Context: While tyrosine kinase inhibitors (TKIs) are an effective therapy for patients with CML, the T315I ABL1 mutation confers resistance to all approved TKIs except ponatinib. Asciminib, a novel STAMP (Specifically Targeting the ABL Myristoyl Pocket) inhibitor, may be an option for these patients. Objective: Evaluate efficacy and safety of asciminib in patients with T315I-mutated CML-CP/accelerated phase (AP). Patients: This study enrolled adult patients with CML-CP/AP previously treated with ≥2 TKIs without T315I and ≥1 TKI with T315I. This analysis focuses on patients with T315I who received asciminib 200 mg twice daily (BID) (data cutoff: April 2, 2020). Results: Of 52 patients with T315I who received asciminib 200 mg BID, 35 (67.3%) continued treatment at cutoff, while 17 (32.7%) discontinued. Thirty-one of 35 (88.6%) patients still on treatment received asciminib for >48 weeks; median duration of exposure was 68.4 weeks (range, 2–175) and median dose intensity was 399.0 mg/day (range, 188–400). Twenty-three of 49 (46.9%) evaluable patients not in major molecular response (MMR) at baseline achieved MMR, 21 of whom were still in MMR at cutoff; 13/49 (26.5%) and 10/49 (20.4%) achieved MR4 and MR4.5, respectively. Among patients achieving MMR, median time to MMR was 12.1 weeks (range, 4–84). The Kaplan-Meier–estimated rate of durable first MMR was 87% at 96 weeks and remained stable until week 144. MMR was achieved in 57.1% and 28.6% of ponatinib-naive and ponatinib-pretreated patients by week 24, respectively. Three of 26 patients who did not achieve MMR had additional mutations at baseline (E255K, E355G, F359I), and 6 patients acquired new mutations postbaseline (F359I [n=2], A337T/F359V, M351T, M244V, E453Q).

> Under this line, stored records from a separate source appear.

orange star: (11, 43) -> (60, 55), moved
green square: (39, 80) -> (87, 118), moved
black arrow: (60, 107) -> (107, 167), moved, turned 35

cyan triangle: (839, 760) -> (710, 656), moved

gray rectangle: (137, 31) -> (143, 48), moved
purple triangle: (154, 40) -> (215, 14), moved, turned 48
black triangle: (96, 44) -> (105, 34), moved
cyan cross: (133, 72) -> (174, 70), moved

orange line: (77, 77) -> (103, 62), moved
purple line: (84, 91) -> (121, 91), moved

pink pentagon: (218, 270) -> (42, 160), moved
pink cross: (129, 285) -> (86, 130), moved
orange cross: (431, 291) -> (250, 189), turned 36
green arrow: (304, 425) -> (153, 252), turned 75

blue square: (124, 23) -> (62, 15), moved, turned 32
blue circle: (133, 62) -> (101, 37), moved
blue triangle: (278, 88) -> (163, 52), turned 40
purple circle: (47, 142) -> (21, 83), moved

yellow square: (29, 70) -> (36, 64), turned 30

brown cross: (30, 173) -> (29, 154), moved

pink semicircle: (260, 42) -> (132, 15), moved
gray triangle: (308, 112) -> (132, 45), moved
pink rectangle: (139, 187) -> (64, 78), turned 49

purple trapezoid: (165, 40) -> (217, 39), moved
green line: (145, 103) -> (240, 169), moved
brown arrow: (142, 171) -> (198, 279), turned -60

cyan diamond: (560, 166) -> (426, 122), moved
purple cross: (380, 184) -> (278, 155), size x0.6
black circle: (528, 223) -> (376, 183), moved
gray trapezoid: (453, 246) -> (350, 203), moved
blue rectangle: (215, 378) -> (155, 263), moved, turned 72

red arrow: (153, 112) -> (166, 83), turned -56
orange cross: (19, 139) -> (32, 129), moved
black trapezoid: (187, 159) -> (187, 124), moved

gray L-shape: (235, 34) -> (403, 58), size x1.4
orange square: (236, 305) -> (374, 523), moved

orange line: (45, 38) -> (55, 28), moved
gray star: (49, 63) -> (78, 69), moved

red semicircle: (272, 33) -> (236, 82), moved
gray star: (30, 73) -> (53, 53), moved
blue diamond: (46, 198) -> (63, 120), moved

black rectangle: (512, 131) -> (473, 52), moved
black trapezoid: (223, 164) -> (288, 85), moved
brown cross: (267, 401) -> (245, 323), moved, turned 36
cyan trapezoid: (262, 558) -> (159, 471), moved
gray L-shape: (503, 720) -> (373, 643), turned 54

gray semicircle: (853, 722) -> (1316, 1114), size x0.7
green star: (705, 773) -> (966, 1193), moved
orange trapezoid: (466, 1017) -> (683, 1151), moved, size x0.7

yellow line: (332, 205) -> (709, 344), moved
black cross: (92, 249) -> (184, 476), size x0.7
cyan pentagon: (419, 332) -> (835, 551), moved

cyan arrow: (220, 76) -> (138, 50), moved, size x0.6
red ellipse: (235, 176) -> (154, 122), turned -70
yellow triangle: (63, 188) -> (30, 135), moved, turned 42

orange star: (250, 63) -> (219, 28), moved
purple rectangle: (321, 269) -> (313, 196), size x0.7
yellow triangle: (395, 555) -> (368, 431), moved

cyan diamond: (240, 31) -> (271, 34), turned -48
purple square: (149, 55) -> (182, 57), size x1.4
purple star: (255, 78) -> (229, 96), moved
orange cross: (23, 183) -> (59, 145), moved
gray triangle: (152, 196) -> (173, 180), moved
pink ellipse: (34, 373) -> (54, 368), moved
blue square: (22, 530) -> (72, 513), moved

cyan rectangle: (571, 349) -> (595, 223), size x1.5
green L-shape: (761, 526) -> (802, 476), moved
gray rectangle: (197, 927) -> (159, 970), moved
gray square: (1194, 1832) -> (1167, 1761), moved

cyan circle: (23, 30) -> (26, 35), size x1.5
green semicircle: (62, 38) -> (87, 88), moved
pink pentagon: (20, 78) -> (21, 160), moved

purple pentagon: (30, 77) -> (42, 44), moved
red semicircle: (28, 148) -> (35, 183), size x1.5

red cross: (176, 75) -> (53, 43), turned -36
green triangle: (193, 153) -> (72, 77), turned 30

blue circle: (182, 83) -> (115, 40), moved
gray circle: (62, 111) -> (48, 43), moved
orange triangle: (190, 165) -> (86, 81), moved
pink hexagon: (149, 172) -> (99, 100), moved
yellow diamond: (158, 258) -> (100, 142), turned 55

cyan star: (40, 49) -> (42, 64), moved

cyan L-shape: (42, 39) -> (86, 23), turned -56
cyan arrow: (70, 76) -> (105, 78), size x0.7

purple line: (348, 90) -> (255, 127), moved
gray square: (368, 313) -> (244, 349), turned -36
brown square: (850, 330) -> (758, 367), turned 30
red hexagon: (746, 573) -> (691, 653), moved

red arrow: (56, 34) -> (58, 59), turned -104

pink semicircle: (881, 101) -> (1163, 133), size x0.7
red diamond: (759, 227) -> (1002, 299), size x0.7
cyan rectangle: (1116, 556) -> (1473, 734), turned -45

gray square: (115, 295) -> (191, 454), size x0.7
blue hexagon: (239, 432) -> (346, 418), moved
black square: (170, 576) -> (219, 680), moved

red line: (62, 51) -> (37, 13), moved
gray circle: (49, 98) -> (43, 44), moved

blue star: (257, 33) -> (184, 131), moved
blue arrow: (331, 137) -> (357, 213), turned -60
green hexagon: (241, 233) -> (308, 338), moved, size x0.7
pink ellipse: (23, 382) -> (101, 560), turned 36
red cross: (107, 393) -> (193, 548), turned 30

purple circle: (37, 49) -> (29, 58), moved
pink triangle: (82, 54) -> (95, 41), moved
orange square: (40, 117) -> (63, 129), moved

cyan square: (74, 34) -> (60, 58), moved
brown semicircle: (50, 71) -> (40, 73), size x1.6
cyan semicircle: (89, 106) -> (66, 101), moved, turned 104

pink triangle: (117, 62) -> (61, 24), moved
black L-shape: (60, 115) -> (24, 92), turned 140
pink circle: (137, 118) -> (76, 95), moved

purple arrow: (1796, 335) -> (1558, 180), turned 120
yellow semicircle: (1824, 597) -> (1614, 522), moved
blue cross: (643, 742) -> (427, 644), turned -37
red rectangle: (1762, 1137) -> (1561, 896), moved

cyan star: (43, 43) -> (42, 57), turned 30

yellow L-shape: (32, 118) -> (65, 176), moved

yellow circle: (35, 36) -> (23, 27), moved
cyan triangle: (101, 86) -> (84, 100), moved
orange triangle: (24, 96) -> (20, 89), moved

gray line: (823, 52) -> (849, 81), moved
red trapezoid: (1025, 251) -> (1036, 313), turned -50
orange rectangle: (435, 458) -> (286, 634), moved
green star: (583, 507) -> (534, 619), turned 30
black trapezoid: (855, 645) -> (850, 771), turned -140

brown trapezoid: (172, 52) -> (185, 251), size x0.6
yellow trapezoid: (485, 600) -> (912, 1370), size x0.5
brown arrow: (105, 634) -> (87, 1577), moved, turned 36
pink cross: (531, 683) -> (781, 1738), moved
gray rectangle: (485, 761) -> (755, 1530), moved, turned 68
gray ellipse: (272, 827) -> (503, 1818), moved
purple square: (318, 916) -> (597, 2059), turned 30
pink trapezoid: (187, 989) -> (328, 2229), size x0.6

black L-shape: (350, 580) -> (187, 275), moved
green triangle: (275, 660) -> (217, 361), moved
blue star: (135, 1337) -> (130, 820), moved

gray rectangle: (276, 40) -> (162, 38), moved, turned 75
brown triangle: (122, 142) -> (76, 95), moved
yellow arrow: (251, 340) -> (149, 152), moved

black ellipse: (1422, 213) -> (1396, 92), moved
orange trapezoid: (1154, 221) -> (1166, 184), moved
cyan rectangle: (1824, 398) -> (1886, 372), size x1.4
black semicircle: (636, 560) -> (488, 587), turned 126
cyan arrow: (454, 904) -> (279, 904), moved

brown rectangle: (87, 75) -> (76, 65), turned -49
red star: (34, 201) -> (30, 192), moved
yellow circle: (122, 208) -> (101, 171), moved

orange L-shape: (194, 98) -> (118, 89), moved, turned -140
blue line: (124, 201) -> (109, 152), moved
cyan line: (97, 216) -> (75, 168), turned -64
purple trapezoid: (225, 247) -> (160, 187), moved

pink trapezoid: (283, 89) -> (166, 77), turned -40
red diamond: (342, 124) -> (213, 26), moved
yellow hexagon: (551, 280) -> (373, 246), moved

Forty-five of 52 (86.5%) patients experienced treatment-related AEs, with grade ≥3 AEs reported in 17/52 (32.7%) patients and serious all-grade AEs in 12 (23.1%) patients. No on-treatment deaths were reported. AEs leading to discontinuation included disease progression, grade 2 thrombocytosis, grade 3 lipase elevation, and grade 4 pancytopenia (n=1 each). Twenty-nine patients experienced dose reductions and/or interruptions. Conclusions: Asciminib is a promising therapy for patients with T315I-mutated CML-CP/AP, demonstrating clinical efficacy and a favorable safety profile in these patients, including those with treatment failure on ponatinib.